The core of the basilica was built here in 775, to house the relics of Saint-Denis and other martyrs. In the 8th century it became one of the most powerful Benedictine monasteries in medieval Europe. Beginning around 1100, the extremely intelligent and forward-thinking Abbot Suger began to transform it into a masterpiece of Gothic architecture that it is today. Fighting hard against the religious asceticism then in fashion, he sought to build an edifice that would awe the parishioners, royal and common alike. His greatest accomplishment was the “rose window,” the first truly stained-glass window to decorate a church. Prior to this, colored windows had been merely pieces of painted glass. Suger imported artisans who had the skill to introduce various oxides in glass while still molten to create the various colors, and then to build windows out that material. Dedicated in 1144 by King Henry VII and his queen, Eleanor of Aquitaine, Suger’s work forever changed the nature of cathedrals. The attending Bishops went back to their Sees and rebuilt the lot.

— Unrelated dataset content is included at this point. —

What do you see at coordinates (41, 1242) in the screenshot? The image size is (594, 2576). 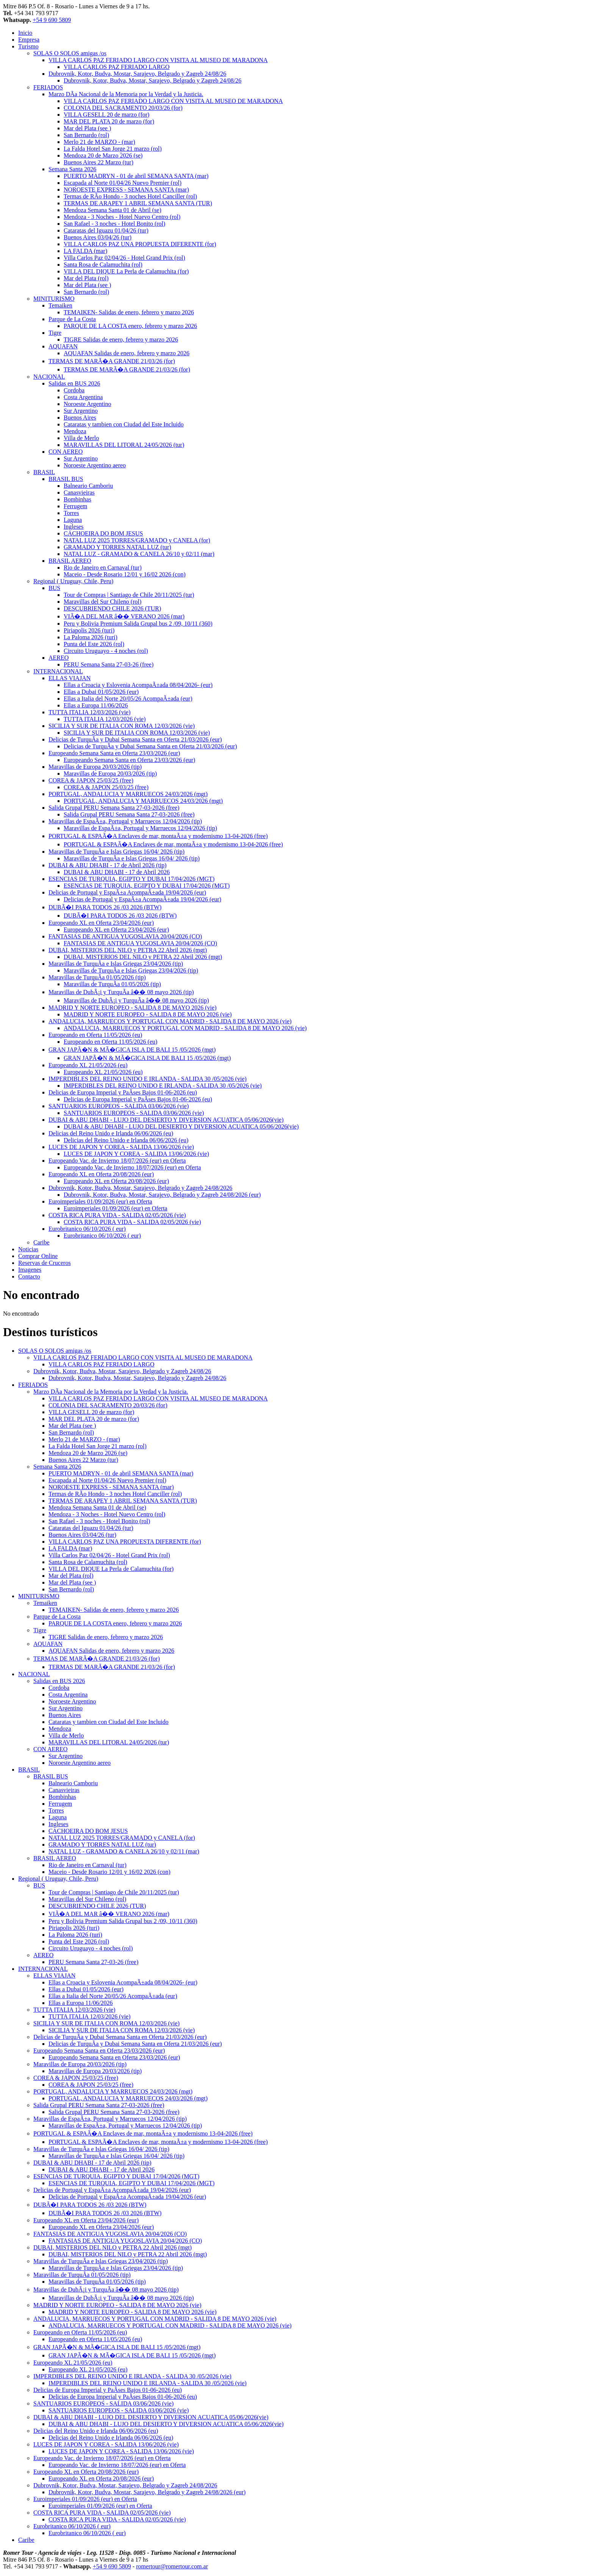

Due to Suger’s incredible work, the church became the necropolis for the Kings and Queens of France. Eternally resting there today are 42 kings, 32 queens, 63 royal children and 10 great men of France. King Dagobert (to 637) was the first, and with only 3 exceptions, all the other kings remains are represented. Their eternal sleep though was not without interruption- during the Revolution mobs broke into the crypts, removed all the remains and threw them into a lime pit. Following the restoration of the monarchy in the 19th century, those bones that could be found were gathered and re-buried.

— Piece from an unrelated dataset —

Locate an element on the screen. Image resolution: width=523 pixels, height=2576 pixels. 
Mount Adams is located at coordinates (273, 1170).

Quite an amazing church, magnificent but not gaudy, crowned all the way around by magnificent stained-glass windows. Rows of chairs fill the nave as the church is still used today by Parisians for regular services. On the right side of the nave are small chapels, filled with dozens of life-sized carvings of the kings and queens whose tombs they cover. There are so many that eventually they all blend into one giant short-term memory. Small placards describe who is entombed where.

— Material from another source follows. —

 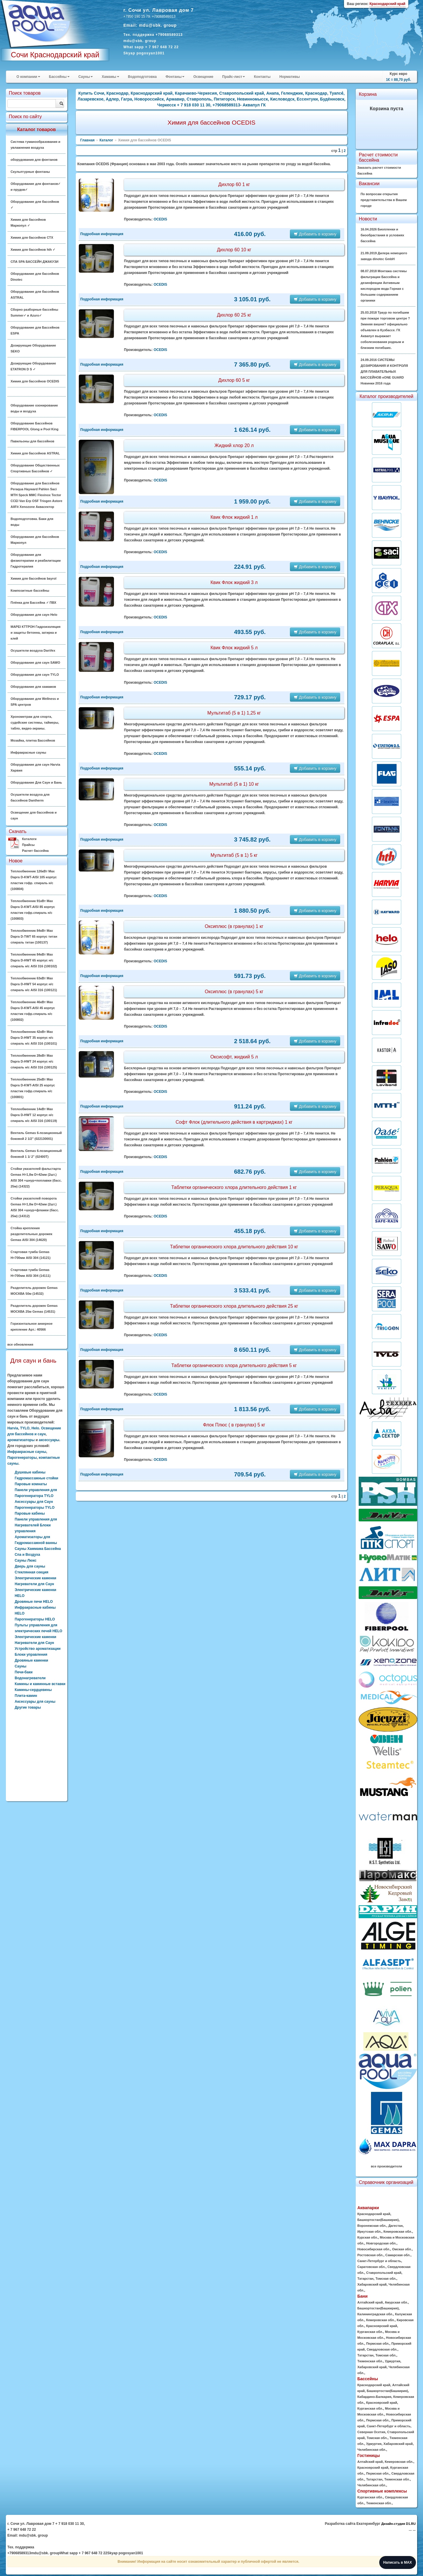 I want to click on Квик Флок жидкий 3 л, so click(x=234, y=582).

At the back, under the apse is the crypt, home to many more tombs, most not represented by a supine figure but rather an elaborate altar on a wall, or just a simple plaque. This is the most ancient level of the church, held up by short, elaborately carved pillars.
The tombs on the left side are both more modern (and fancier) and more ancient (less fancy.) Here is where you find the resting place of the 7th-12th century kings, alongside a monumental tomb from the 16th century for Henry II and Catherine de Medici. Louis XII and Anne de Bretagne (15th century) are for some reason shown dead, naked and flayed in the tomb but alive and praying on top.
Leaving, we stopped to admire the glasswork one last time and to take a long view front to back of this magnificent monument to the royalty of France.
We came out to a mix of rain and sun and found our way back to the Metro, passing a temporary carousal which provided an interesting contrast to the front of the church. A truly interesting way to spend the morning.